À Neuhof-Tiefengruben, la famille Reith s’est lancée depuis quatorze dans la culture du sureau. Un groupement de producteurs (Beerengemeinschaft Rhön-Vogelsberg GmbH) été créé avec cinq autres exploitants voisins en vue d’organiser la transformation et la commercialisation des récoltes. La surface de sureau couvre aujourd’hui 22 ha, dont deux sur la ferme d’Annemarie et Willi Reith, qui sont épaulés par leurs filles Kerstin et Stefanie.
Une récolte en famille
Quand vient le moment de la cueillette, en août ou début septembre, un message WhatsApp suffit pour mobiliser toute l’équipe : famille, voisins et amis se retrouvent sur cette plantation certifiée bio, un peu à l’écart du village. Ce jour-là, sous le soleil d’août, les cueilleurs sectionnent à la main les ombelles gorgées de fruits. L’ambiance se réchauffe au fil des rangs, à mesure qu’on approche des derniers arbres à récolter.
Kerstin Oswald, 37 ans, est au cœur de l’action. « La qualité est excellente cette année et les volumes dans la moyenne », constate-t-elle. Elle s’apprête à reprendre l’exploitation de polyculture-élevage de ses parents, soit 25 hectares en propriété et autant pris à bail.

La qualité est excellente cette année.
Kerstin Oswald
Une ferme diversifiée
La diversité fait partie de l’ADN de la ferme. Sureau et groseilles occupent les parcelles arboricoles. L’activité d’élevage comprend une cinquantaine de porcs, une petite dizaine de bovins wagyus et quelques veaux en pension pour une ferme laitière voisine. Le reste des terres est consacré au millet, destiné à une unité de méthanisation, et aux céréales conventionnelles. Une petite surface de miscanthus fournit aussi de la litière à un éleveur équin de la région. Près de 20 tonnes de sureau ont déjà été récoltées, sans compter la cueillette à venir. Une production qui représente une part essentielle du revenu de la ferme.
Un fruit exigeant
Le sureau n’est pas une culture de tout repos. « Pour se protéger du campagnol, son principal ennemi, nous entourons les racines d’un grillage fin, explique Willi Reith. Le sol est travaillé plusieurs fois par an pour limiter la pression des rongeurs et contenir l’enherbement. »
Le plus gros du travail se fait pourtant en hiver : les Reith taillent alors chaque pied de Sambucus nigra avec soin. « On fait plusieurs fois le tour de l’arbre avant de trouver la coupe juste », précise Willi. Même le bois de taille est valorisé : il alimente la chaudière à copeaux de la ferme.
Le sol est travaillé plusieurs fois par an pour limiter la pression des rongeurs et contenir l’enherbement.
Willi Reith

Une filière locale structurée
Le groupement de producteurs visait à l’origine la valorisation commune de groseilles destinées à l’industrie des colorants naturels. Le projet n’a pas abouti, mais la filière s’est réorientée vers le sureau. Aujourd’hui, le groupement collecte la production de ses six exploitations et la fait transformer en sept produits (jus de base non dilué, nectar, etc.) dans un atelier de pressurage tout proche. La majorité est écoulée dans la grande distribution, le reste en vente directe, sur les marchés régionaux ou dans les magasins de ferme.

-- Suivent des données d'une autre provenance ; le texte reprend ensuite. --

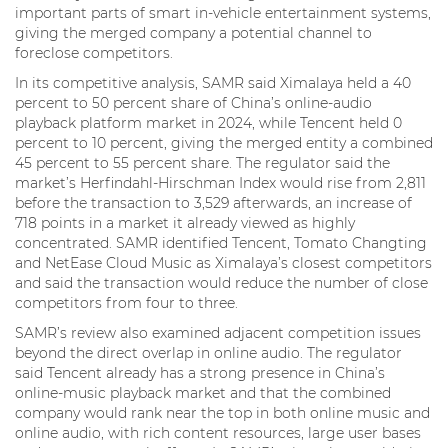
important parts of smart in-vehicle entertainment systems,
giving the merged company a potential channel to
foreclose competitors.
In its competitive analysis, SAMR said Ximalaya held a 40
percent to 50 percent share of China’s online-audio
playback platform market in 2024, while Tencent held 0
percent to 10 percent, giving the merged entity a combined
45 percent to 55 percent share. The regulator said the
market’s Herfindahl-Hirschman Index would rise from 2,811
before the transaction to 3,529 afterwards, an increase of
718 points in a market it already viewed as highly
concentrated. SAMR identified Tencent, Tomato Changting
and NetEase Cloud Music as Ximalaya’s closest competitors
and said the transaction would reduce the number of close
competitors from four to three.
SAMR’s review also examined adjacent competition issues
beyond the direct overlap in online audio. The regulator
said Tencent already has a strong presence in China’s
online-music playback market and that the combined
company would rank near the top in both online music and
online audio, with rich content resources, large user bases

Du sureau local aux boissons tendance
L’entreprise BioContor Elm GmbH, installée non loin de là, a longtemps transformé le sureau de la Rhön pour l’usine de production de la boisson « Bionade » à Ostheim, en Bavière. Cette limonade fermentée à base d’ingrédients naturels connaît un grand succès outre-Rhin depuis les années 2000. L’une de ses versions phares, la Bionade rouge, doit justement sa couleur et son goût fruité au jus de sureau de la Rhön.
Aujourd’hui, BioContor Elm ne travaille plus pour la marque. L’entreprise de pressurage s’est recentrée sur de nouvelles recettes et sur la valorisation de jus biologiques régionaux, avec un carnet de commandes bien rempli.
Cette collaboration passée n’en a pas moins marqué la région. Cette collaboration a largement contribué à faire de la Rhön l’un des principaux bassins de production de sureau en Allemagne. Selon l’Office fédéral de la statistique, 354 hectares de sureau étaient cultivés dans le pays en 2024 – une part significative provenant de ces paysages vallonnés du centre de l’Allemagne.